Sydney Morning Herald One Eyed Man Review

Slightly negative “One Eyed Man” review.

Author: Bernard Zuel.

Date: March 2001.

Original URL: (unknown).


Article Text

This album may be the Melbourne songwriter’s equivalent of Hayden’s West Indies series – the album that gives him the confidence that he can be something other than an earnest trier. He’s not there yet, but his two best moves may have been hooking up with producer Daniel Denholm and setting his sights on Neil Finn.

Denholm has pushed Seymour to sing higher and cleaner, shedding the rugged blue-singlet tone he developed through the Hunters’ years. Now, even when he’s straining a little, as he does in See You Around, the tone suggests attractive vulnerability rather than vocal weakness. Similarly, the slight hoarseness in The Ballad Of The One Eyed Man works to enhance the lyrical emotion rather than overpower it as he was wont to do.

Denholm’s other major contribution is wrapping the songs in a rich organic sound. Organ and piano slightly outweigh dampened guitars. Strings, brass and even tin whistle pepper the arrangements. And the drums pat rather than pound. The overall effect is soulful and warm, much as Mitchell Froom created for the early Crowded House albums. Which neatly brings us to Neil Finn.

Seymour has unashamedly grafted himself on to Finn’s style. Blue Morning and Lost In Your Illusion could be rejects from the final Crowded House album, Together Alone. Strange Little Town is a step-by-step Finn ballad and Sad Songs is a scarily accurate (though overplayed) pastiche. These are the poppiest songs he’s written and some, such as Supagirl, even float with uncharacteristic lightness.

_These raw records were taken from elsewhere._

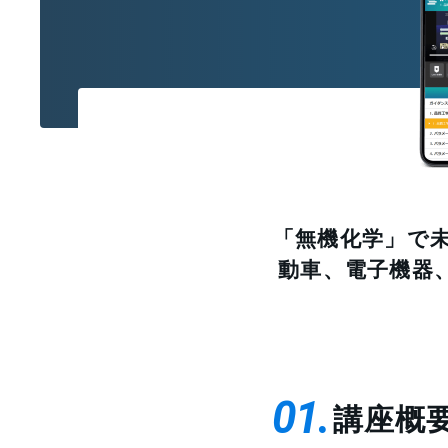
「無機化学」で
動車、電子機器
01
講座概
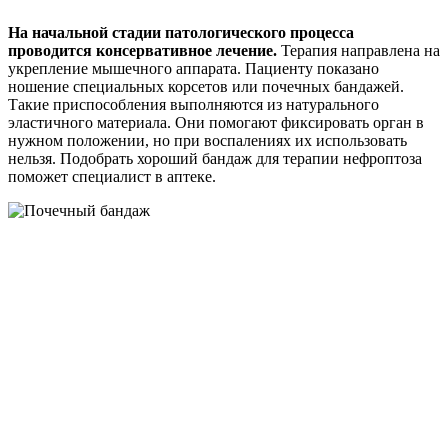
На начальной стадии патологического процесса
проводится консервативное лечение.
Терапия направлена на
укрепление мышечного аппарата. Пациенту показано
ношение специальных корсетов или почечных бандажей.
Такие приспособления выполняются из натурального
эластичного материала. Они помогают фиксировать орган в
нужном положении, но при воспалениях их использовать
нельзя. Подобрать хороший бандаж для терапии нефроптоза
поможет специалист в аптеке.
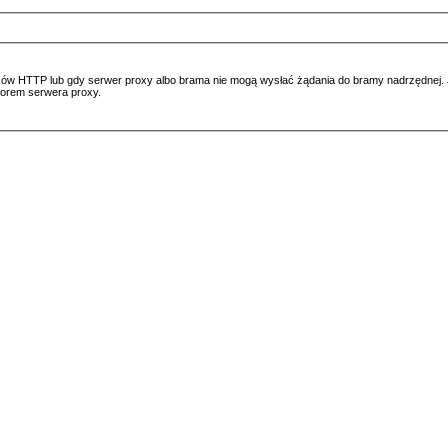
ów HTTP lub gdy serwer proxy albo brama nie mogą wysłać żądania do bramy nadrzędnej. Jeś
atorem serwera proxy.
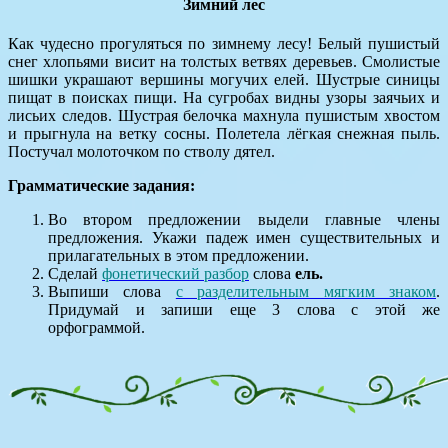
Зимний лес
Как чудесно прогуляться по зимнему лесу! Белый пушистый
снег хлопьями висит на толстых ветвях деревьев. Смолистые
шишки украшают вершины могучих елей. Шустрые синицы
пищат в поисках пищи. На сугробах видны узоры заячьих и
лисьих следов. Шустрая белочка махнула пушистым хвостом
и прыгнула на ветку сосны. Полетела лёгкая снежная пыль.
Постучал молоточком по стволу дятел.
Грамматические задания:
Во втором предложении выдели главные члены
предложения. Укажи падеж имен существительных и
прилагательных в этом предложении.
Сделай
фонетический разбор
слова
ель.
Выпиши слова
с разделительным мягким знаком
.
Придумай и запиши еще 3 слова с этой же
орфограммой.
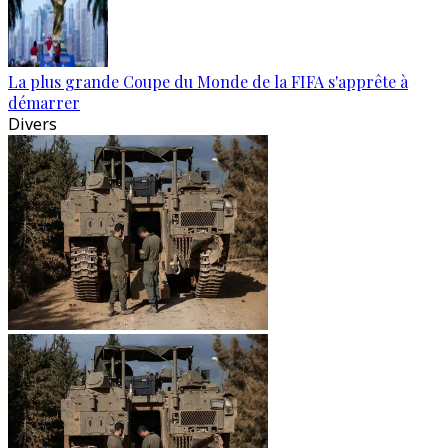
La plus grande Coupe du Monde de la FIFA s'apprête à
démarrer
Divers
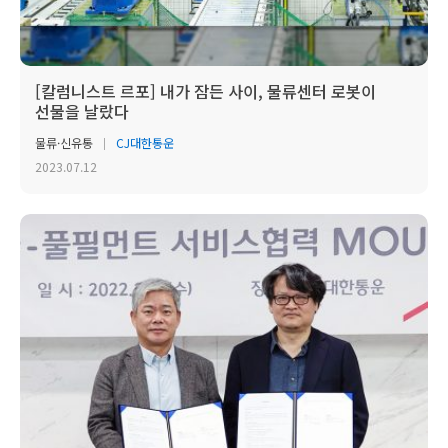
[칼럼니스트 르포] 내가 잠든 사이, 물류센터 로봇이
선물을 날랐다
물류·신유통
CJ대한통운
2023.07.12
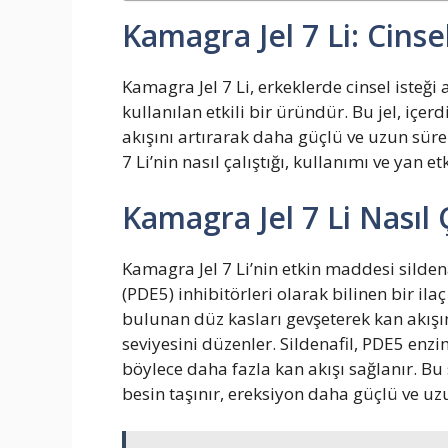
Kamagra Jel 7 Li: Cinsel 
Kamagra Jel 7 Li, erkeklerde cinsel isteğ
kullanılan etkili bir üründür. Bu jel, iç
akışını artırarak daha güçlü ve uzun sür
7 Li’nin nasıl çalıştığı, kullanımı ve yan et
Kamagra Jel 7 Li Nasıl Ç
Kamagra Jel 7 Li’nin etkin maddesi sildena
(PDE5) inhibitörleri olarak bilinen bir i
bulunan düz kasları gevşeterek kan akışın
seviyesini düzenler. Sildenafil, PDE5 enzim
böylece daha fazla kan akışı sağlanır. B
besin taşınır, ereksiyon daha güçlü ve uzu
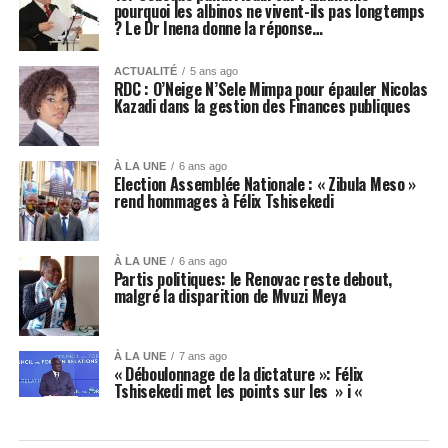
pourquoi les albinos ne vivent-ils pas longtemps
? Le Dr Inena donne la réponse…
ACTUALITÉ
5 ans ago
RDC : O’Neige N’Sele Mimpa pour épauler Nicolas
Kazadi dans la gestion des Finances publiques
À LA UNE
6 ans ago
Election Assemblée Nationale : « Zibula Meso »
rend hommages à Félix Tshisekedi
À LA UNE
6 ans ago
Partis politiques: le Renovac reste debout,
malgré la disparition de Mvuzi Meya
À LA UNE
7 ans ago
« Déboulonnage de la dictature »: Félix
Tshisekedi met les points sur les » i «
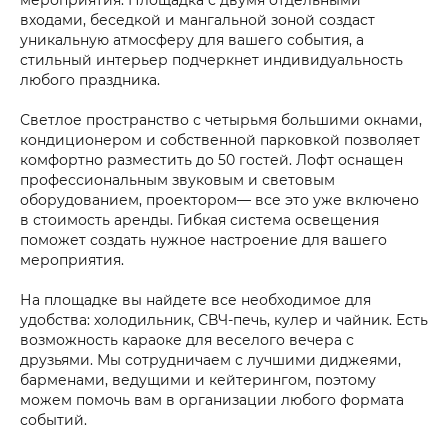
входами, беседкой и мангальной зоной создаст
уникальную атмосферу для вашего события, а
стильный интерьер подчеркнет индивидуальность
любого праздника.
Светлое пространство с четырьмя большими окнами,
кондиционером и собственной парковкой позволяет
комфортно разместить до 50 гостей. Лофт оснащен
профессиональным звуковым и световым
оборудованием, проектором— все это уже включено
в стоимость аренды. Гибкая система освещения
поможет создать нужное настроение для вашего
мероприятия.
На площадке вы найдете все необходимое для
удобства: холодильник, СВЧ-печь, кулер и чайник. Есть
возможность караоке для веселого вечера с
друзьями. Мы сотрудничаем с лучшими диджеями,
барменами, ведущими и кейтерингом, поэтому
можем помочь вам в организации любого формата
событий.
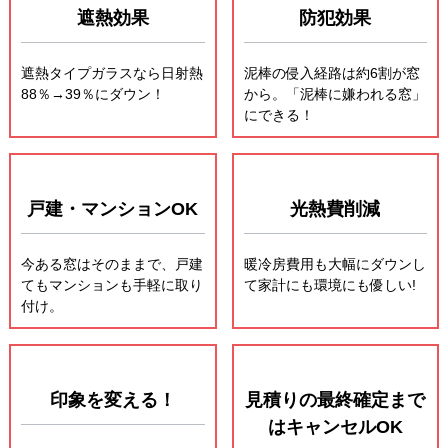
遮熱効果
防犯効果
遮熱タイプガラスなら日射熱
泥棒の侵入経路は約6割が窓
88％→39％にダウン！
から。「泥棒に嫌われる窓」
にできる！
戸建・マンションOK
光熱費削減
今ある窓はそのままで、戸建
暖冷房費用も大幅にダウンし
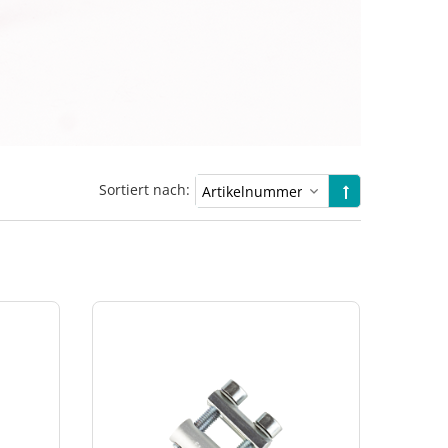
Sortiert nach:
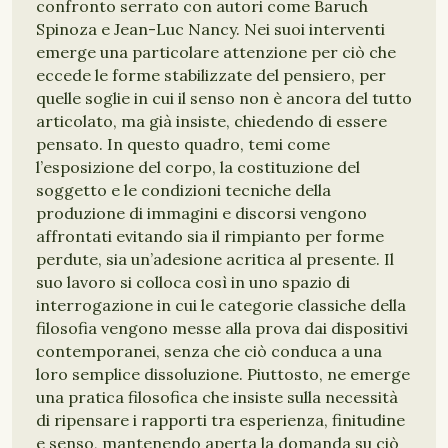
confronto serrato con autori come Baruch
Spinoza e Jean-Luc Nancy. Nei suoi interventi
emerge una particolare attenzione per ciò che
eccede le forme stabilizzate del pensiero, per
quelle soglie in cui il senso non è ancora del tutto
articolato, ma già insiste, chiedendo di essere
pensato. In questo quadro, temi come
l’esposizione del corpo, la costituzione del
soggetto e le condizioni tecniche della
produzione di immagini e discorsi vengono
affrontati evitando sia il rimpianto per forme
perdute, sia un’adesione acritica al presente. Il
suo lavoro si colloca così in uno spazio di
interrogazione in cui le categorie classiche della
filosofia vengono messe alla prova dai dispositivi
contemporanei, senza che ciò conduca a una
loro semplice dissoluzione. Piuttosto, ne emerge
una pratica filosofica che insiste sulla necessità
di ripensare i rapporti tra esperienza, finitudine
e senso, mantenendo aperta la domanda su ciò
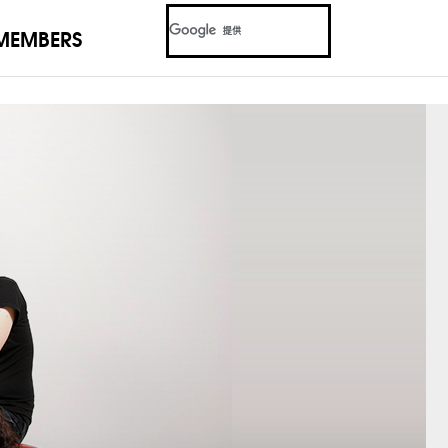
MEMBERS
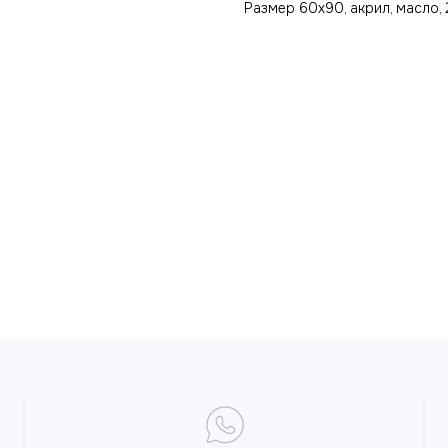
Размер 60х90, акрил, масло, 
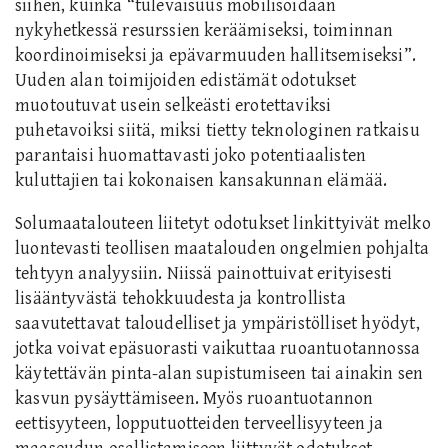
siihen, kuinka “tulevaisuus mobilisoidaan
nykyhetkessä resurssien keräämiseksi, toiminnan
koordinoimiseksi ja epävarmuuden hallitsemiseksi”.
Uuden alan toimijoiden edistämät odotukset
muotoutuvat usein selkeästi erotettaviksi
puhetavoiksi siitä, miksi tietty teknologinen ratkaisu
parantaisi huomattavasti joko potentiaalisten
kuluttajien tai kokonaisen kansakunnan elämää.
Solumaatalouteen liitetyt odotukset linkittyivät melko
luontevasti teollisen maatalouden ongelmien pohjalta
tehtyyn analyysiin. Niissä painottuivat erityisesti
lisääntyvästä tehokkuudesta ja kontrollista
saavutettavat taloudelliset ja ympäristölliset hyödyt,
jotka voivat epäsuorasti vaikuttaa ruoantuotannossa
käytettävän pinta-alan supistumiseen tai ainakin sen
kasvun pysäyttämiseen. Myös ruoantuotannon
eettisyyteen, lopputuotteiden terveellisyyteen ja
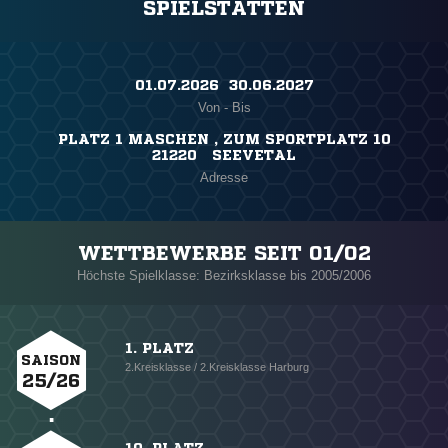
SPIELSTÄTTEN
01.07.2026 ​ 30.06.2027
Von - Bis
PLATZ 1 MASCHEN , ZUM SPORTPLATZ 10
21220 SEEVETAL
Adresse
WETTBEWERBE SEIT 01/02
Höchste Spielklasse: Bezirksklasse bis 2005/2006
1. PLATZ
SAISON
2.Kreisklasse / 2.Kreisklasse Harburg
25/26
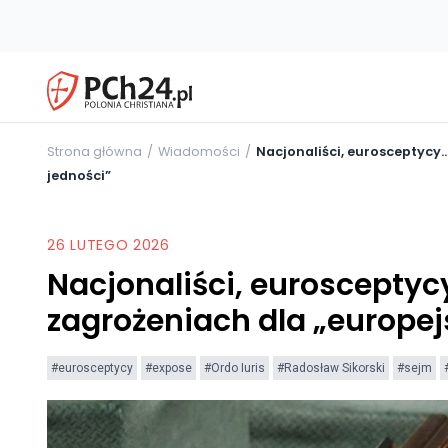
Strona główna
Wiadomości
Nacjonaliści, eurosceptycy…
jedności”
26 LUTEGO 2026
Nacjonaliści, eurosceptycy
zagrożeniach dla „europej
#eurosceptycy
#expose
#Ordo Iuris
#Radosław Sikorski
#sejm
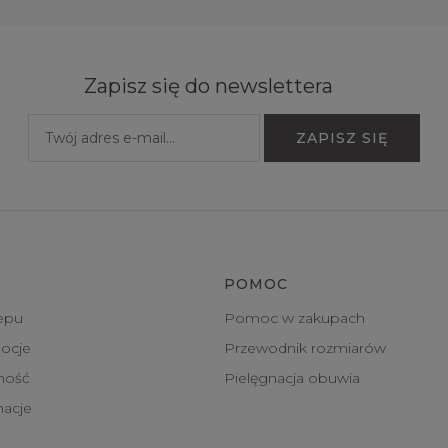
Zapisz się do newslettera
POMOC
epu
Pomoc w zakupach
ocje
Przewodnik rozmiarów
tność
Pielęgnacja obuwia
macje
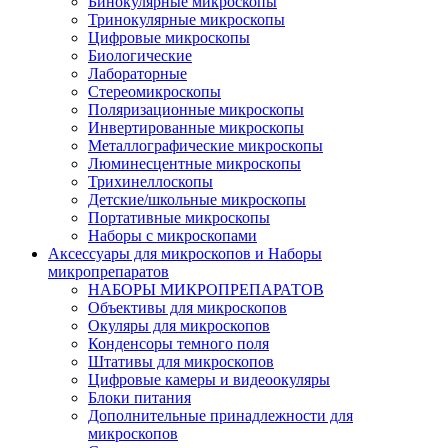
Бинокулярные микроскопы
Тринокулярные микроскопы
Цифровые микроскопы
Биологические
Лабораторные
Стереомикроскопы
Поляризационные микроскопы
Инвертированные микроскопы
Металлографические микроскопы
Люминесцентные микроскопы
Трихинеллоскопы
Детские/школьные микроскопы
Портативные микроскопы
Наборы с микроскопами
Аксессуары для микроскопов и Наборы
микропрепаратов
НАБОРЫ МИКРОПРЕПАРАТОВ
Объективы для микроскопов
Окуляры для микроскопов
Конденсоры темного поля
Штативы для микроскопов
Цифровые камеры и видеоокуляры
Блоки питания
Дополнительные принадлежности для
микроскопов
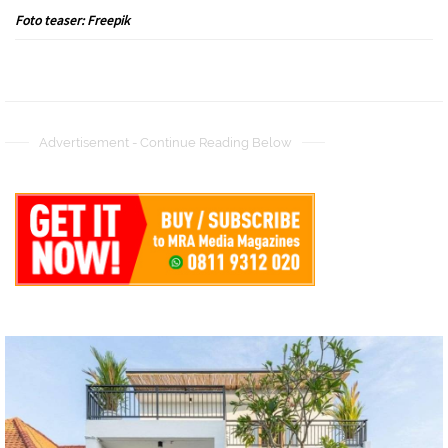
Foto teaser: Freepik
Advertisement - Continue Reading Below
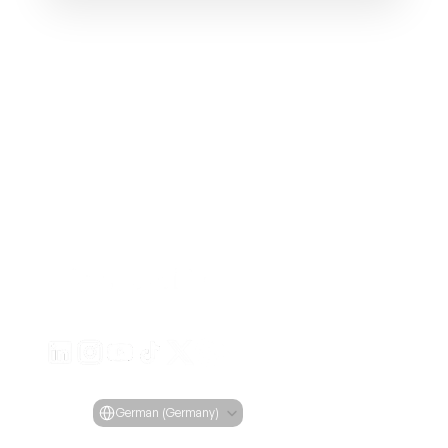
Erstellen Sie ansprechende Videoanzeigen für Ihre Pro
von jeder URL
Creatify Lab • Urheberrecht © 2026
Nutzungsbedingungen
Datenschutzrichtlinie
Moderationsrichtlinie
Select Language
Sprache
German (Germany)
Features
Tools
Anwendungsfälle
Unternehmen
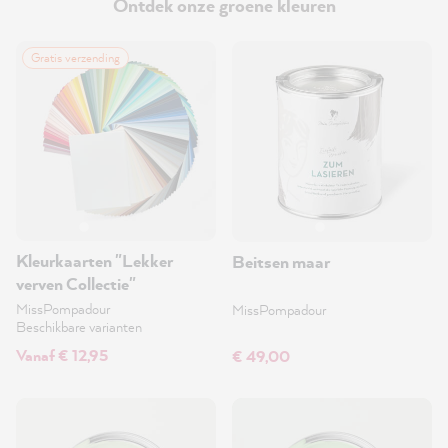
Ontdek onze groene kleuren
Gratis verzending
Kleurkaarten "Lekker
Beitsen maar
verven Collectie"
MissPompadour
MissPompadour
Beschikbare varianten
Vanaf € 12,95
€ 49,00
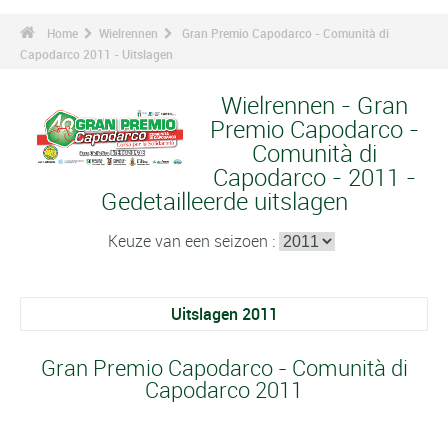
Home
Wielrennen
Gran Premio Capodarco - Comunità di
Capodarco 2011 - Uitslagen
Wielrennen - Gran
Premio Capodarco -
Comunità di
Capodarco - 2011 -
Gedetailleerde uitslagen
Keuze van een seizoen :
Uitslagen 2011
Gran Premio Capodarco - Comunità di
Capodarco 2011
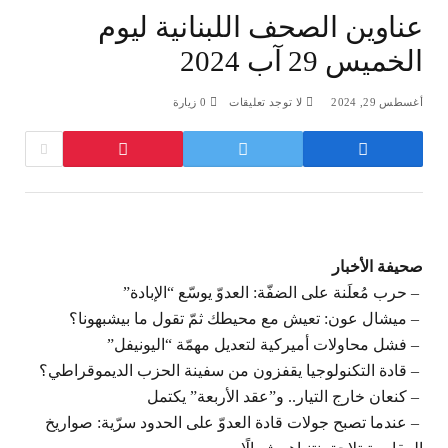
عناوين الصحف اللبنانية ليوم
الخميس 29 آب 2024
أغسطس 29, 2024
لا توجد تعليقات
0
زيارة
صحيفة الأخبار
– حرب مُعلَنة على الضفّة: العدوّ يوسّع “الإبادة”
– ‫ميشال عون: تعيش مع محيطك ثمّ تقول ما بيشبهونا؟
– ‫فشل محاولات أميركية لتعديل مهمّة “اليونيفل”
– ‫قادة التكنولوجيا يقفزون من سفينة الحزب الديموقراطي؟
– كنعان خارج التيار.. و”عقد الأربعة” يكتمل
– عندما تصبح جولات قادة العدوّ على الحدود سرّية: صواريخ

All this is not to suggest that One Eyed Man is better than merely a good record. There are still several instances of Seymour’s clunky manner and his best Neil Finn is still short of the real thing. What’s more, the umpteenth resurrection of Throw Your Arms Around Me (here as a hidden track) is more tedious than tempting.

However, while Seymour will never be a musical Michael Slater, all flair and excitement – and nor should he try, it’s just not in him – at least he can see a few more gaps in the field now.



Some people should stick to cricket.